Südafrika. Apartheid. Diese beiden Begriffe sind, miteinander in Verbindung gebracht, heute bereits Geschichte, wurde doch das südafrikanische Apartheidsregime nach einer vierjährigen Übergangszeit 1994 durch die ersten freien Wahlen, aus denen Nelson Mandela als erster schwarzer Präsident des Landes hervorging, endgültig beendet. An die Geschichte der Apartheid und mehr noch den namentlich durch den Afrikanischen Nationalkongreß (ANC) geführten Antiapartheidskampf zu erinnern, stellt eine Aufgabe dar, die zunehmend an Bedeutung gewinnt, weil nachfolgende Generationen im In- und Ausland diese Zeit nicht mehr selbst miterlebt haben können. Da jedoch ohne solche Kenntnisse und mehr noch ein tiefes Verständnis und Empfinden für das, was geschehen ist, die heutige Realität Südafrikas kaum verstanden und somit die aus diesen historischen Wurzeln erwachsenen Probleme und Konflikte schwerlich gelöst und in Angriff genommen werden können, ist es freiheitsliebenden Menschen eine selbstgestellte Pflicht, die Fahne der Antiapartheidsbewegung wider das Vergessen hochzuhalten.

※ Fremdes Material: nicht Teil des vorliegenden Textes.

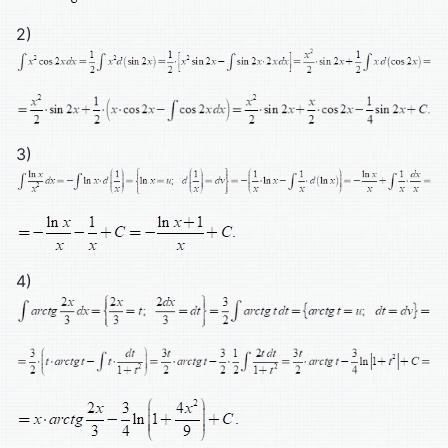
2)
3)
4)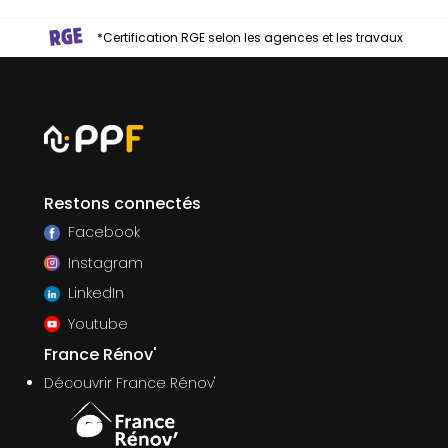
*Certification RGE selon les agences et les travaux
Restons connectés
Facebook
Instagram
LinkedIn
Youtube
France Rénov'
Découvrir France Rénov'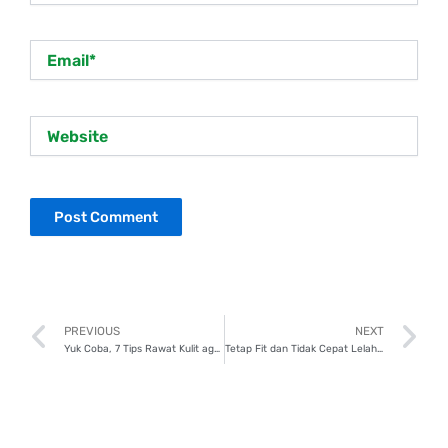
Email*
Website
Prev
N
PREVIOUS
NEXT
Yuk Coba, 7 Tips Rawat Kulit agar Tetap Sehat dan Glowing selama Puasa!
Tetap Fit dan Tidak Cepat Lelah? Ini 7 Olahraga yang Pas Saat Puasa!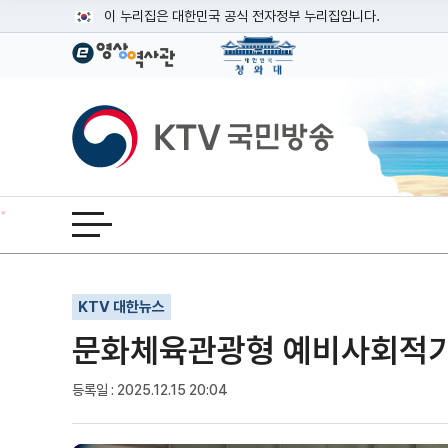
본문
이 누리집은 대한민국 공식 전자정부 누리집입니다.
공식 누리집 주소 확인하기
go.kr 주소를 사용하는 누리집은 대한민국 정부기관이 관리하는
이밖에 or.kr 또는 .kr등 다른 도메인 주소를 사용하고 있다면
KTV국민방송
운영중인 공식 누리집보기
전체메뉴 열기
기사인쇄
글자확대
글자축소
KTV 대한뉴스
문화체육관광형 예비사회적기업
등록일 : 2025.12.15 20:04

Der 1933 in Kapstadt geborene Denis Goldberg, der zu den engsten Kampfgefährten Nelson Mandelas gehört und mit diesem und anderen im Rivoniaprozeß von 1963/64 zu lebenslanger Haft verurteilt wurde, ist sicherlich einer der ANC-Veteranen, die ihre Energie diesem Anliegen noch heute widmen. Goldberg hat seit seiner Freilassung im Jahre 1985 durch seine politische Arbeit im Londoner Exil, zahllose Vortragsreisen und sonstige Aktivitäten in westeuropäischen Ländern, so auch häufig in der Bundesrepublik Deutschland, zunächst den Befreiungskampf und nach 1994 den Aufbau eines neuen Südafrikas voranzutreiben gesucht. Mit dem Verfassen einer Autobiographie, die im vergangenen Monat im Verlag Assoziation A in deutscher Übersetzung erschienen ist, hat Goldberg nicht sich selbst ein Denkmal gesetzt, sondern, durchaus auch zu eigenen Lasten wegen der damit verbundenen schmerzlichen Erinnerungen, Zeugnis abgelegt über den von ihm miterlebten und -getragenen südafrikanischen Befreiungskampf.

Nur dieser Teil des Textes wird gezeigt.